Problem Statement
How do you validate a model of a system against a physical system when a controller is necessary to make the system operate and the the operational policies of the controllers were developed independently.
Discussion
Consider a development process with a well defined operation cost model which drives both the model and physical system to optimization that operations cost. If the model uses full state feedback for control and the physical system uses either full state feedback or implements output feedback with state estimators and relies on certainty equivalence, there is no guarantee that under identical test conditions the trajectories of the cost and the trajectories of the states will be identical even if both system are optimal with respect to the operational costs. This is because optimal operational costs are unique, but there are no guarantees that optimal tratectories are unique. Furthermore, if the controls in both cases are not globally optimal, by only near optimal, then likelihood of non-unique trajectories is even more likely. However, because the operational costs can be unique, the validation exercise can be decomposed into two validation steps.
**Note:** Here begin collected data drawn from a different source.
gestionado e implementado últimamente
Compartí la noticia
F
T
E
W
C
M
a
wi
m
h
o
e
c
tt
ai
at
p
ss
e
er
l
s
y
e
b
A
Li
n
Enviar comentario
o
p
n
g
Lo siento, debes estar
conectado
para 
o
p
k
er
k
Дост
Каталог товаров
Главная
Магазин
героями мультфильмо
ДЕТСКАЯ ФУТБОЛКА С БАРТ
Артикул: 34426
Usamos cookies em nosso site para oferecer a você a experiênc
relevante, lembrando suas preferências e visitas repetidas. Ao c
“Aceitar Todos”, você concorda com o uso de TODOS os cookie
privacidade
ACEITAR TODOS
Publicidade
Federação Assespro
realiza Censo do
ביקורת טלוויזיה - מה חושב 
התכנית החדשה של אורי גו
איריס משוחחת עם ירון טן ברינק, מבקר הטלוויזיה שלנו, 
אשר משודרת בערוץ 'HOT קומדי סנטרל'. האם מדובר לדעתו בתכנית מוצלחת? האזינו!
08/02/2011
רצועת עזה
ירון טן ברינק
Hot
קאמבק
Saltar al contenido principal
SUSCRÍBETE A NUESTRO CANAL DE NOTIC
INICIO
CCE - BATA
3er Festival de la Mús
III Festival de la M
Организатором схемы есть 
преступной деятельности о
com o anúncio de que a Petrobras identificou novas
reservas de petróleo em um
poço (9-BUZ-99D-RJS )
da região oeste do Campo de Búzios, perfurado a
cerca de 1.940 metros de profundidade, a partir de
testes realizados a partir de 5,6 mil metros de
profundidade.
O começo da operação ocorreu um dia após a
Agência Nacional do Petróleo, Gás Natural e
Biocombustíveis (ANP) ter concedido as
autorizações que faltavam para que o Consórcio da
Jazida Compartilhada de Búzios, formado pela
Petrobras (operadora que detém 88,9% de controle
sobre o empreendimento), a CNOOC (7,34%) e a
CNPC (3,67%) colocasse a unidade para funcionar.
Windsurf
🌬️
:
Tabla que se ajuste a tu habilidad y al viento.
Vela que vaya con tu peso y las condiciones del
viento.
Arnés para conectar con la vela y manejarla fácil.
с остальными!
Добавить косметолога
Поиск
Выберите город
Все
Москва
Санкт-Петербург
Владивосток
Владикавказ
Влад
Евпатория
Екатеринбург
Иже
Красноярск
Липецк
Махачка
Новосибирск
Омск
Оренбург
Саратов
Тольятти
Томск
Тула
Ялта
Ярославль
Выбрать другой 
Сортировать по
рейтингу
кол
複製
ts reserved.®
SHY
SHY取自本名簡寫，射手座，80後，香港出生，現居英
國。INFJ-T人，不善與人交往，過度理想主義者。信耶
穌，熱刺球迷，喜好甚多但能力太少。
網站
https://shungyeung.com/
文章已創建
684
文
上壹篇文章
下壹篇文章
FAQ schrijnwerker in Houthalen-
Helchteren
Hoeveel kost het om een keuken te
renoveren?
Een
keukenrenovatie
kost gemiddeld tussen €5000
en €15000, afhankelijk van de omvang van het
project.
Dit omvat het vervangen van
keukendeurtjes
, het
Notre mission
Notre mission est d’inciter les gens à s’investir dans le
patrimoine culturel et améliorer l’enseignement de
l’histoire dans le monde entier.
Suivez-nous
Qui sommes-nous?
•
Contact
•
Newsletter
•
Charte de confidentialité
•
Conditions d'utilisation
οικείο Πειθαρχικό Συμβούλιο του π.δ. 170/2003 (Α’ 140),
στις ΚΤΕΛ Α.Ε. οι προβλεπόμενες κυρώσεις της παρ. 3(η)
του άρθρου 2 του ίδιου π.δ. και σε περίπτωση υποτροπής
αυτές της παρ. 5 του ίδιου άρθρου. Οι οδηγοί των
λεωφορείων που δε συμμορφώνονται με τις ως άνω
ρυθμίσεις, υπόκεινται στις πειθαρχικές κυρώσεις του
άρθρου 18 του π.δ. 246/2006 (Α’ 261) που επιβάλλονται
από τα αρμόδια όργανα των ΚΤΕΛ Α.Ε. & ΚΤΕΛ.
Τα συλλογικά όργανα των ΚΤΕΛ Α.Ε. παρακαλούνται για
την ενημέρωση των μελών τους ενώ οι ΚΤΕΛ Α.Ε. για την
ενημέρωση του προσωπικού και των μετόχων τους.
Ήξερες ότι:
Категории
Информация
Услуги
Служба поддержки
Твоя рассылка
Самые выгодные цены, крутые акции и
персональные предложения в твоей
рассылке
First, the equations which model the physics can be validated against test data on the physical system by measuring the states in the real system, then substituting the integrator in the model with the state measurements. Ideally, the physical system could execute both policies. The error in costs, and derivative calculations can be compared to quantify the error between the model of the physics and the real physics.
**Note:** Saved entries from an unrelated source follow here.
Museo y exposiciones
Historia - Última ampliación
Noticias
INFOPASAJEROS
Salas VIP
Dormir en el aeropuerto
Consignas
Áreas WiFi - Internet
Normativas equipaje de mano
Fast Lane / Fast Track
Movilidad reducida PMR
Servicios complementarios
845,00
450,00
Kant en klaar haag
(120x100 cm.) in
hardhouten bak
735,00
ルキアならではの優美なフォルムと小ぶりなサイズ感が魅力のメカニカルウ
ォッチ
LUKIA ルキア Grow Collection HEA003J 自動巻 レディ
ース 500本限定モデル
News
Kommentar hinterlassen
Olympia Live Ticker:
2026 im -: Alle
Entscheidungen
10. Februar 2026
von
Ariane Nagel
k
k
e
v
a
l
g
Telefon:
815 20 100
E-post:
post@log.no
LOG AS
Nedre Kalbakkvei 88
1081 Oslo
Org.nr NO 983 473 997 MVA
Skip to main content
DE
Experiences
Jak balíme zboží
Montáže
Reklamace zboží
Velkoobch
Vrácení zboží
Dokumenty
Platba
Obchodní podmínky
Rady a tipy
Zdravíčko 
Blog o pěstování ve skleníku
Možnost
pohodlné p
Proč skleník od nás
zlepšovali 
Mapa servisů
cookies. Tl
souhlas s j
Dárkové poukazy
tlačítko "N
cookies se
Second, once the errors in the model of the physics are quantified, the error in the costs under the different controllers can be quantified. Ideally, from this step, the optimality of the controls wrt to a globally optimal controller (or minimizing controller) can be established. Once interesting possibility is to use policy improvement to see if the independently developed policies can merged for better performance. Alternatively, if there are unexplained differences, then the constraints respected by the different policies need to be reconciled. Things like robustness may also contribute to differences. Robustness will in general be a driven by different view of noise and risk sensitivity. Following on that, there is the possibility that the equation structure in the different policies lead to different performance limitations. Again, policy improvement may provide a way to identify these structure imposed limitations.